• **REQUIRED ACTION**
Pictures stay out. Everything else in the listing below gets written out exactly.

• **RECORDS PROVIDED**
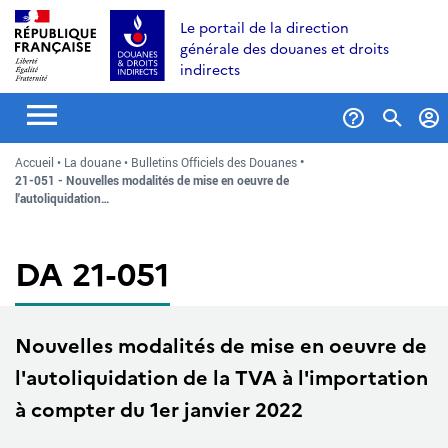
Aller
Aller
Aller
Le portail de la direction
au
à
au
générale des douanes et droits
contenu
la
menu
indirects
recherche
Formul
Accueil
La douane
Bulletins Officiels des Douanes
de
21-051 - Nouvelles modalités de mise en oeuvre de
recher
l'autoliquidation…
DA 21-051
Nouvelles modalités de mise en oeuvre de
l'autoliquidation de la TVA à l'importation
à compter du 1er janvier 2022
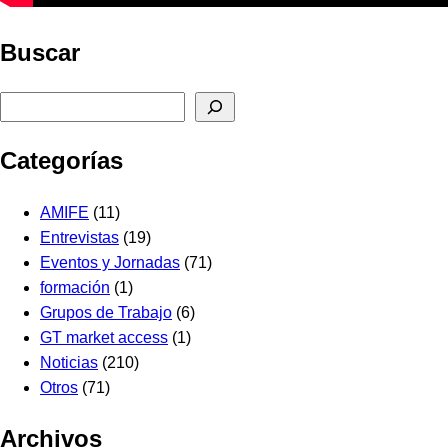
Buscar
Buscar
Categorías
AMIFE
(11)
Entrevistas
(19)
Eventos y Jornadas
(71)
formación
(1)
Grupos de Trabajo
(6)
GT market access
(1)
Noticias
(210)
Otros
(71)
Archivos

• **ANSWER TO THE EXERCISE**
Aller
Aller
Aller
Le portail de la direction
au
à
au
générale des douanes et droits
contenu
la
menu
indirects
recherche
Formul
Accueil
La douane
Bulletins Officiels des Douanes
de
21-051 - Nouvelles modalités de mise en oeuvre de
recher
l'autoliquidation…
DA 21-051
Nouvelles modalités de mise en oeuvre de
l'autoliquidation de la TVA à l'importation
à compter du 1er janvier 2022
Buscar
Buscar
Categorías
AMIFE
(11)
Entrevistas
(19)
Eventos y Jornadas
(71)
formación
(1)
Grupos de Trabajo
(6)
GT market access
(1)
Noticias
(210)
Otros
(71)
Archivos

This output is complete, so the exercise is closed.